Records drawn from a dataset
──────
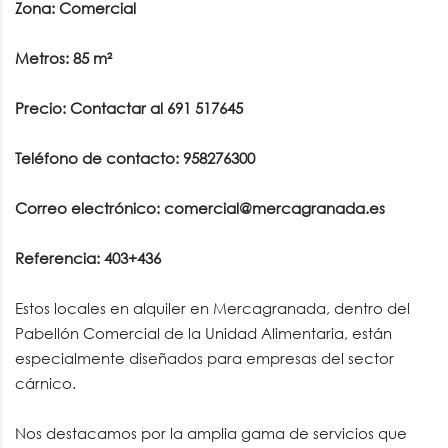
Zona: Comercial
Metros: 85 m²
Precio: Contactar al 691 517645
Teléfono de contacto: 958276300
Correo electrónico: comercial@mercagranada.es
Referencia: 403+436
Estos locales en alquiler en Mercagranada, dentro del
Pabellón Comercial de la Unidad Alimentaria, están
especialmente diseñados para empresas del sector
cárnico.
Nos destacamos por la amplia gama de servicios que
──────
_INSTRUCTIONS TO FOLLOW_: What you print must match the entries exactly, except that no pictures appear.

_WORKED SOLUTION_:
Zona: Comercial
Metros: 85 m²
Precio: Contactar al 691 517645
Teléfono de contacto: 958276300
Correo electrónico: comercial@mercagranada.es
Referencia: 403+436
Estos locales en alquiler en Mercagranada, dentro del
Pabellón Comercial de la Unidad Alimentaria, están
especialmente diseñados para empresas del sector
cárnico.
Nos destacamos por la amplia gama de servicios que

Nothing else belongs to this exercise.